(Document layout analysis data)
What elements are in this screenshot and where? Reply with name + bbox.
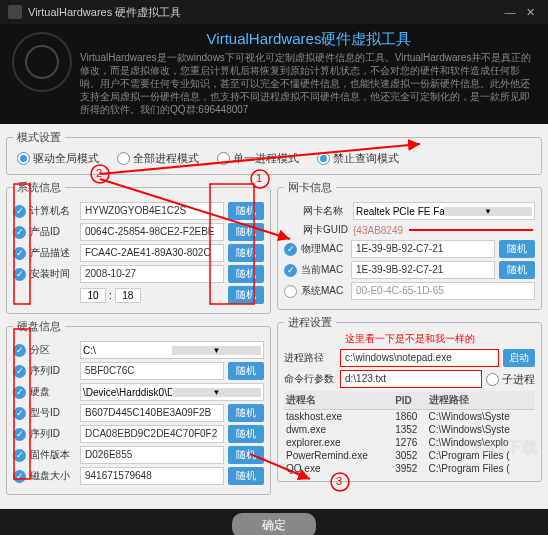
check-desc[interactable] xyxy=(13,247,26,260)
product-desc-field[interactable]: FCA4C-2AE41-89A30-802C xyxy=(80,244,224,262)
start-button[interactable]: 启动 xyxy=(503,349,535,367)
disk-info: 硬盘信息 分区C:\▼ 序列ID5BF0C76C随机 硬盘\Device\Har… xyxy=(6,319,271,495)
check-cmac[interactable] xyxy=(284,264,297,277)
cmac-field[interactable]: 1E-39-9B-92-C7-21 xyxy=(351,261,495,279)
guid-value: {43AB8249 xyxy=(353,225,403,236)
random-time[interactable]: 随机 xyxy=(228,286,264,304)
seq-field[interactable]: DCA08EBD9C2DE4C70F0F2 xyxy=(80,425,224,443)
process-path-field[interactable]: c:\windows\notepad.exe xyxy=(340,349,499,367)
mode-driver-global[interactable]: 驱动全局模式 xyxy=(17,151,99,166)
check-fw[interactable] xyxy=(13,449,26,462)
check-smac[interactable] xyxy=(284,285,297,298)
app-icon xyxy=(8,5,22,19)
annotation-note: 这里看一下是不是和我一样的 xyxy=(284,332,535,346)
check-seq[interactable] xyxy=(13,428,26,441)
random-serial[interactable]: 随机 xyxy=(228,362,264,380)
system-info: 系统信息 计算机名HYWZ0GYOB4E1C2S随机 产品ID0064C-258… xyxy=(6,180,271,314)
table-row[interactable]: taskhost.exe1860C:\Windows\Syste xyxy=(284,410,535,424)
mode-all-process[interactable]: 全部进程模式 xyxy=(117,151,199,166)
table-row[interactable]: dwm.exe1352C:\Windows\Syste xyxy=(284,423,535,436)
table-row[interactable]: QQ.exe3952C:\Program Files ( xyxy=(284,462,535,475)
random-model[interactable]: 随机 xyxy=(228,404,264,422)
disk-select[interactable]: \Device\Harddisk0\DR0▼ xyxy=(80,383,264,401)
check-model[interactable] xyxy=(13,407,26,420)
chevron-down-icon: ▼ xyxy=(172,388,261,397)
mode-settings: 模式设置 驱动全局模式 全部进程模式 单一进程模式 禁止查询模式 xyxy=(6,130,542,175)
smac-field[interactable]: 00-E0-4C-65-1D-65 xyxy=(351,282,535,300)
check-computer[interactable] xyxy=(13,205,26,218)
minimize-button[interactable]: — xyxy=(500,6,520,18)
computer-name-field[interactable]: HYWZ0GYOB4E1C2S xyxy=(80,202,224,220)
process-table: 进程名PID进程路径 taskhost.exe1860C:\Windows\Sy… xyxy=(284,391,535,475)
child-process-check[interactable]: 子进程 xyxy=(486,372,535,387)
app-description: VirtualHardwares是一款windows下可视化可定制虚拟硬件信息的… xyxy=(80,51,538,116)
logo-icon xyxy=(12,32,72,92)
nic-select[interactable]: Realtek PCIe FE Family Controller▼ xyxy=(353,202,535,220)
ok-button[interactable]: 确定 xyxy=(232,513,316,535)
check-size[interactable] xyxy=(13,470,26,483)
check-part[interactable] xyxy=(13,344,26,357)
random-cmac[interactable]: 随机 xyxy=(499,261,535,279)
random-seq[interactable]: 随机 xyxy=(228,425,264,443)
partition-select[interactable]: C:\▼ xyxy=(80,341,264,359)
table-row[interactable]: PowerRemind.exe3052C:\Program Files ( xyxy=(284,449,535,462)
check-pmac[interactable] xyxy=(284,243,297,256)
table-row[interactable]: explorer.exe1276C:\Windows\explo xyxy=(284,436,535,449)
install-min[interactable] xyxy=(115,288,141,303)
mode-forbid-query[interactable]: 禁止查询模式 xyxy=(317,151,399,166)
process-settings: 进程设置 这里看一下是不是和我一样的 进程路径c:\windows\notepa… xyxy=(277,315,542,482)
window-title: VirtualHardwares 硬件虚拟工具 xyxy=(28,5,181,20)
cmdline-field[interactable]: d:\123.txt xyxy=(340,370,482,388)
random-computer[interactable]: 随机 xyxy=(228,202,264,220)
install-date-field[interactable]: 2008-10-27 xyxy=(80,265,224,283)
check-install[interactable] xyxy=(13,268,26,281)
random-size[interactable]: 随机 xyxy=(228,467,264,485)
pmac-field[interactable]: 1E-39-9B-92-C7-21 xyxy=(351,240,495,258)
close-button[interactable]: ✕ xyxy=(520,6,540,19)
app-title: VirtualHardwares硬件虚拟工具 xyxy=(80,30,538,49)
model-field[interactable]: B607D445C140BE3A09F2B xyxy=(80,404,224,422)
random-product[interactable]: 随机 xyxy=(228,223,264,241)
fw-field[interactable]: D026E855 xyxy=(80,446,224,464)
random-install[interactable]: 随机 xyxy=(228,265,264,283)
mode-single-process[interactable]: 单一进程模式 xyxy=(217,151,299,166)
network-info: 网卡信息 网卡名称Realtek PCIe FE Family Controll… xyxy=(277,180,542,310)
check-serial[interactable] xyxy=(13,365,26,378)
random-pmac[interactable]: 随机 xyxy=(499,240,535,258)
install-hour[interactable] xyxy=(80,288,106,303)
chevron-down-icon: ▼ xyxy=(172,346,261,355)
product-id-field[interactable]: 0064C-25854-98CE2-F2EBE xyxy=(80,223,224,241)
size-field[interactable]: 941671579648 xyxy=(80,467,224,485)
check-disk[interactable] xyxy=(13,386,26,399)
check-product[interactable] xyxy=(13,226,26,239)
mode-legend: 模式设置 xyxy=(13,130,65,145)
random-desc[interactable]: 随机 xyxy=(228,244,264,262)
serial-field[interactable]: 5BF0C76C xyxy=(80,362,224,380)
chevron-down-icon: ▼ xyxy=(444,207,532,216)
random-fw[interactable]: 随机 xyxy=(228,446,264,464)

> _Problem to work on_: Repeat the records above word for word, keeping no pictures in the copy.

> _Exercise result_:
What elements are in this screenshot and where? Reply with name + bbox.
check-desc[interactable] xyxy=(13,247,26,260)
product-desc-field[interactable]: FCA4C-2AE41-89A30-802C xyxy=(80,244,224,262)
start-button[interactable]: 启动 xyxy=(503,349,535,367)
disk-info: 硬盘信息 分区C:\▼ 序列ID5BF0C76C随机 硬盘\Device\Har… xyxy=(6,319,271,495)
check-cmac[interactable] xyxy=(284,264,297,277)
cmac-field[interactable]: 1E-39-9B-92-C7-21 xyxy=(351,261,495,279)
guid-value: {43AB8249 xyxy=(353,225,403,236)
random-time[interactable]: 随机 xyxy=(228,286,264,304)
seq-field[interactable]: DCA08EBD9C2DE4C70F0F2 xyxy=(80,425,224,443)
process-path-field[interactable]: c:\windows\notepad.exe xyxy=(340,349,499,367)
mode-driver-global[interactable]: 驱动全局模式 xyxy=(17,151,99,166)
check-fw[interactable] xyxy=(13,449,26,462)
check-smac[interactable] xyxy=(284,285,297,298)
app-icon xyxy=(8,5,22,19)
annotation-note: 这里看一下是不是和我一样的 xyxy=(284,332,535,346)
check-seq[interactable] xyxy=(13,428,26,441)
random-serial[interactable]: 随机 xyxy=(228,362,264,380)
system-info: 系统信息 计算机名HYWZ0GYOB4E1C2S随机 产品ID0064C-258… xyxy=(6,180,271,314)
table-row[interactable]: taskhost.exe1860C:\Windows\Syste xyxy=(284,410,535,424)
mode-all-process[interactable]: 全部进程模式 xyxy=(117,151,199,166)
table-row[interactable]: dwm.exe1352C:\Windows\Syste xyxy=(284,423,535,436)
table-row[interactable]: QQ.exe3952C:\Program Files ( xyxy=(284,462,535,475)
random-model[interactable]: 随机 xyxy=(228,404,264,422)
disk-select[interactable]: \Device\Harddisk0\DR0▼ xyxy=(80,383,264,401)
check-model[interactable] xyxy=(13,407,26,420)
chevron-down-icon: ▼ xyxy=(172,388,261,397)
mode-settings: 模式设置 驱动全局模式 全部进程模式 单一进程模式 禁止查询模式 xyxy=(6,130,542,175)
smac-field[interactable]: 00-E0-4C-65-1D-65 xyxy=(351,282,535,300)
check-computer[interactable] xyxy=(13,205,26,218)
minimize-button[interactable]: — xyxy=(500,6,520,18)
computer-name-field[interactable]: HYWZ0GYOB4E1C2S xyxy=(80,202,224,220)
process-table: 进程名PID进程路径 taskhost.exe1860C:\Windows\Sy… xyxy=(284,391,535,475)
child-process-check[interactable]: 子进程 xyxy=(486,372,535,387)
app-description: VirtualHardwares是一款windows下可视化可定制虚拟硬件信息的… xyxy=(80,51,538,116)
logo-icon xyxy=(12,32,72,92)
nic-select[interactable]: Realtek PCIe FE Family Controller▼ xyxy=(353,202,535,220)
ok-button[interactable]: 确定 xyxy=(232,513,316,535)
check-size[interactable] xyxy=(13,470,26,483)
check-part[interactable] xyxy=(13,344,26,357)
random-cmac[interactable]: 随机 xyxy=(499,261,535,279)
random-seq[interactable]: 随机 xyxy=(228,425,264,443)
partition-select[interactable]: C:\▼ xyxy=(80,341,264,359)
table-row[interactable]: PowerRemind.exe3052C:\Program Files ( xyxy=(284,449,535,462)
check-pmac[interactable] xyxy=(284,243,297,256)
table-row[interactable]: explorer.exe1276C:\Windows\explo xyxy=(284,436,535,449)
install-min[interactable] xyxy=(115,288,141,303)
mode-forbid-query[interactable]: 禁止查询模式 xyxy=(317,151,399,166)
process-settings: 进程设置 这里看一下是不是和我一样的 进程路径c:\windows\notepa… xyxy=(277,315,542,482)
window-title: VirtualHardwares 硬件虚拟工具 xyxy=(28,5,181,20)
cmdline-field[interactable]: d:\123.txt xyxy=(340,370,482,388)
random-computer[interactable]: 随机 xyxy=(228,202,264,220)
install-date-field[interactable]: 2008-10-27 xyxy=(80,265,224,283)
check-install[interactable] xyxy=(13,268,26,281)
random-size[interactable]: 随机 xyxy=(228,467,264,485)
pmac-field[interactable]: 1E-39-9B-92-C7-21 xyxy=(351,240,495,258)
close-button[interactable]: ✕ xyxy=(520,6,540,19)
app-title: VirtualHardwares硬件虚拟工具 xyxy=(80,30,538,49)
model-field[interactable]: B607D445C140BE3A09F2B xyxy=(80,404,224,422)
random-product[interactable]: 随机 xyxy=(228,223,264,241)
fw-field[interactable]: D026E855 xyxy=(80,446,224,464)
random-install[interactable]: 随机 xyxy=(228,265,264,283)
mode-single-process[interactable]: 单一进程模式 xyxy=(217,151,299,166)
network-info: 网卡信息 网卡名称Realtek PCIe FE Family Controll… xyxy=(277,180,542,310)
check-serial[interactable] xyxy=(13,365,26,378)
random-pmac[interactable]: 随机 xyxy=(499,240,535,258)
install-hour[interactable] xyxy=(80,288,106,303)
chevron-down-icon: ▼ xyxy=(172,346,261,355)
product-id-field[interactable]: 0064C-25854-98CE2-F2EBE xyxy=(80,223,224,241)
size-field[interactable]: 941671579648 xyxy=(80,467,224,485)
check-disk[interactable] xyxy=(13,386,26,399)
check-product[interactable] xyxy=(13,226,26,239)
mode-legend: 模式设置 xyxy=(13,130,65,145)
random-desc[interactable]: 随机 xyxy=(228,244,264,262)
serial-field[interactable]: 5BF0C76C xyxy=(80,362,224,380)
chevron-down-icon: ▼ xyxy=(444,207,532,216)
random-fw[interactable]: 随机 xyxy=(228,446,264,464)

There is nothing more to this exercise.